Director/Writer, Christopher Nolan

 

That is almost exactly the state I was in when I experienced Inception this afternoon. I'd seen the trailer (and was knocked out by the bending Parisian city streets) and was obviously 'up' for it having adored Nolan's Dark Knight as well as his earlier movies, in particular Memento. I knew the following – it was about dream states and DiCaprio was a dream stealer or something (see how vague that is?). Oh, and there was a still used on this very site that headed up the main page column above 'Reviews And Articles' – a still that echoed Fred Astaire's dance on the ceiling in Royal Wedding. Intrigued is the exact word. This is movie marketing by using nothing or very little as a worm on a hook. I swallowed and felt my tonsils pierced. You'd think that a company like Warner Brothers would want to keep its cards very far from its chest – you'd think it would want to sing from the roof tops: DiCaprio! Nolan (Dark Knight)! Uh... a plot that involves four levels of reality and none of them is The Matrix... Uh... How about a Japanese guy who hires DiCaprio to implant an idea in someone's head and have that someone act on it as if they believed it was their own... So the Japanese guy could do business less competitively (movie MacGuffins these days have such little substance).

I came out of this movie and tried to explain the plot to my partner who promptly (albeit acting in a comedic fashion) fell asleep at my tortuous rehashed storytelling. Frankly, Inception is an effort but one very much worth one in return. To be blunt (and thankfully not James), this is a movie that would never have been made (or stood a chance of being made) without the billion dollar grossing director Nolan behind it and DiCaprio as a leading man. So in that respect, this is certainly a bit of a one off.

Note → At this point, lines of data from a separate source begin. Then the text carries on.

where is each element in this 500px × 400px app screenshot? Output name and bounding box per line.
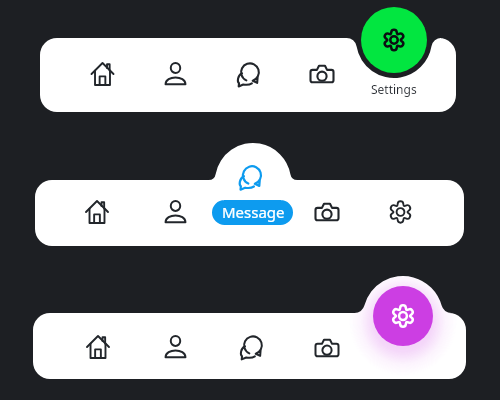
- button[interactable]: Settings: [355, 5, 433, 100]
- staticText: Settings: [371, 81, 417, 97]
- button[interactable]: Profile: [141, 180, 211, 246]
- button[interactable]: Messages: [186, 38, 259, 112]
- button[interactable]: Settings: [369, 180, 435, 246]
- button[interactable]: Camera: [259, 38, 332, 112]
- button[interactable]: Settings: [370, 283, 438, 351]
- button[interactable]: Home: [33, 313, 103, 379]
- staticText: Message: [222, 202, 285, 222]
- button[interactable]: Message: [205, 140, 301, 226]
- button[interactable]: Home: [40, 38, 113, 112]
- button[interactable]: Profile: [113, 38, 186, 112]
- button[interactable]: Messages: [218, 313, 288, 379]
- button[interactable]: Profile: [140, 313, 210, 379]
- button[interactable]: Camera: [294, 180, 360, 246]
- button[interactable]: Home: [35, 180, 105, 246]
- button[interactable]: Camera: [294, 313, 360, 379]
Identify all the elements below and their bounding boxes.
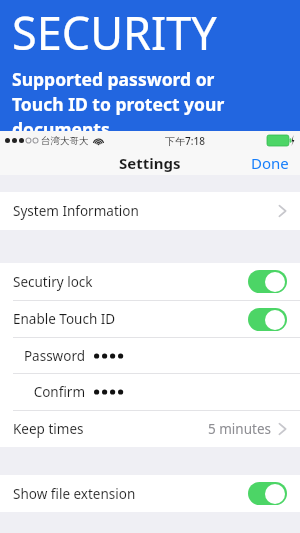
staticText: 下午7:18 bbox=[165, 134, 205, 148]
button[interactable]: System Information bbox=[0, 192, 300, 230]
button[interactable]: Keep times bbox=[0, 411, 300, 447]
button[interactable]: Toggle on bbox=[248, 270, 287, 293]
staticText: Settings bbox=[119, 153, 181, 173]
staticText: Confirm bbox=[33, 383, 85, 401]
button[interactable]: Toggle on bbox=[248, 308, 287, 331]
staticText: Enable Touch ID bbox=[13, 310, 116, 328]
staticText: SECURITY bbox=[12, 2, 217, 63]
staticText: 台湾大哥大 bbox=[41, 135, 89, 147]
staticText: Done bbox=[251, 153, 289, 173]
button[interactable]: Show file extension bbox=[0, 475, 300, 512]
staticText: 5 minutes bbox=[208, 420, 271, 438]
button[interactable]: Secutiry lock bbox=[0, 263, 300, 300]
button[interactable]: Enable Touch ID bbox=[0, 301, 300, 337]
staticText: Password bbox=[23, 347, 85, 365]
staticText: System Information bbox=[13, 202, 139, 220]
button[interactable]: Confirm bbox=[0, 374, 300, 410]
button[interactable]: Toggle on bbox=[248, 482, 287, 505]
staticText: Secutiry lock bbox=[13, 273, 93, 291]
staticText: Show file extension bbox=[13, 485, 136, 503]
button[interactable]: Done bbox=[240, 150, 300, 175]
staticText: Supported password or Touch ID to protec… bbox=[12, 67, 225, 131]
button[interactable]: Password bbox=[0, 338, 300, 373]
staticText: Keep times bbox=[13, 420, 84, 438]
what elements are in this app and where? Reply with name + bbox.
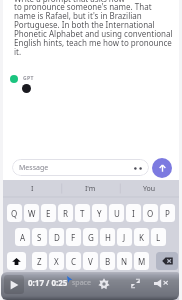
staticText: E bbox=[46, 208, 51, 219]
button[interactable]: K bbox=[134, 228, 149, 246]
staticText: K bbox=[139, 232, 144, 243]
staticText: P bbox=[165, 208, 170, 219]
button[interactable]: M bbox=[134, 252, 149, 270]
button[interactable]: F bbox=[66, 228, 81, 246]
button[interactable]: X bbox=[49, 252, 64, 270]
button[interactable]: T bbox=[75, 204, 90, 222]
staticText: GPT bbox=[23, 75, 34, 82]
staticText: W bbox=[28, 208, 36, 219]
button[interactable]: J bbox=[117, 228, 132, 246]
button[interactable]: E bbox=[41, 204, 56, 222]
staticText: N bbox=[121, 256, 128, 267]
staticText: T bbox=[80, 208, 85, 219]
staticText: Z bbox=[37, 256, 42, 267]
staticText: H bbox=[105, 232, 111, 243]
staticText: Q bbox=[11, 208, 18, 219]
staticText: R bbox=[63, 208, 68, 219]
button[interactable]: P bbox=[160, 204, 175, 222]
button[interactable]: Backspace bbox=[156, 252, 178, 270]
button[interactable]: O bbox=[143, 204, 158, 222]
button[interactable]: V bbox=[83, 252, 98, 270]
staticText: Write a prompt that asks how to pronounc… bbox=[14, 0, 172, 57]
staticText: space bbox=[72, 278, 91, 288]
staticText: O bbox=[147, 208, 154, 219]
button[interactable]: R bbox=[58, 204, 73, 222]
staticText: F bbox=[71, 232, 76, 243]
staticText: L bbox=[156, 232, 161, 243]
button[interactable]: W bbox=[24, 204, 39, 222]
staticText: I bbox=[132, 208, 135, 219]
staticText: 0:17 / 0:25 bbox=[28, 277, 68, 288]
staticText: V bbox=[88, 256, 93, 267]
staticText: B bbox=[105, 256, 111, 267]
button[interactable]: H bbox=[100, 228, 115, 246]
staticText: Message bbox=[19, 163, 49, 173]
other: Attach bbox=[133, 164, 143, 172]
staticText: You bbox=[143, 184, 156, 194]
staticText: Y bbox=[97, 208, 102, 219]
staticText: C bbox=[71, 256, 77, 267]
staticText: I'm bbox=[85, 184, 96, 194]
button[interactable]: A bbox=[15, 228, 30, 246]
staticText: X bbox=[54, 256, 59, 267]
staticText: M bbox=[138, 256, 146, 267]
staticText: D bbox=[54, 232, 60, 243]
button[interactable]: S bbox=[32, 228, 47, 246]
button[interactable]: N bbox=[117, 252, 132, 270]
button[interactable]: Y bbox=[92, 204, 107, 222]
staticText: U bbox=[114, 208, 120, 219]
button[interactable]: I bbox=[3, 180, 61, 197]
staticText: G bbox=[88, 232, 94, 243]
button[interactable]: Send bbox=[152, 158, 172, 178]
staticText: S bbox=[37, 232, 42, 243]
button[interactable]: Play bbox=[4, 275, 24, 294]
button[interactable]: B bbox=[100, 252, 115, 270]
button[interactable]: I'm bbox=[61, 180, 120, 197]
button[interactable]: G bbox=[83, 228, 98, 246]
button[interactable]: U bbox=[109, 204, 124, 222]
button[interactable]: Q bbox=[7, 204, 22, 222]
button[interactable]: Shift bbox=[7, 252, 26, 270]
button[interactable]: You bbox=[120, 180, 179, 197]
button[interactable]: C bbox=[66, 252, 81, 270]
staticText: A bbox=[20, 232, 26, 243]
button[interactable]: Mute bbox=[152, 275, 171, 291]
staticText: J bbox=[123, 232, 126, 243]
staticText: I bbox=[31, 184, 34, 194]
button[interactable]: Settings bbox=[95, 275, 113, 293]
button[interactable]: I bbox=[126, 204, 141, 222]
button[interactable]: Message bbox=[12, 159, 149, 176]
button[interactable]: Z bbox=[32, 252, 47, 270]
button[interactable]: D bbox=[49, 228, 64, 246]
button[interactable]: Fullscreen bbox=[127, 275, 143, 291]
button[interactable]: L bbox=[151, 228, 166, 246]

If there is confusion, I will take the responsibility for that – but the movie doesn't make things easy. I cannot imagine for a mere moment that Nolan would have deliberately made a multi-million dollar film just to make audiences scratch their heads and yet... I cannot think of a film seen in my life during which both myself and my guest (my 13 year-old son) asked – at different times – "Do you know what's happening?" Now that may sound damning to the narrative in question but to have to ask that question (and have it asked in return) about a major Hollywood production simultaneously makes me weep and cheer. I weered and cheeped. The mere idea at having to work at a narrative constructed by an army of craftspeople over years and having cost a small fortune is startlingly refreshing if a little daunting. I'm all for working for my own entertainment but after the relative bad guy/good guy moral exactitude of The Dark Knight, one doesn't expect Christopher Nolan to confound everyone by delivering a reality shifting narrative that truly makes you think and – dare I day it – expects you to think. I thought. And I thought that the fact we don't know what the exact goals of the protagonists are is a major hic-cough to understanding what we are looking at. And the rules were being made up on the spot.

Look, to understand the pain of a knife in the gut we must be aware of one of two things; how it actually feels and how we think it may actually feel. But we are in dreams, ladies and gentlemen. So Nolan decides that a lifetime can be lived in a dream state (fair enough) while hours pass in reality but it makes understanding the rules based on a cursory understanding of them difficult to follow. It's like cheering a football team when you don't know what the goal line signifies. But, given this rule breaking set up, I was still thrilled that I managed to care enough to see me through. This is either prescient film-making at its highest level or Nolan got lucky (as regards my own reaction which I'm sure he cares little about)! Inception is extraordinary. Is that enough?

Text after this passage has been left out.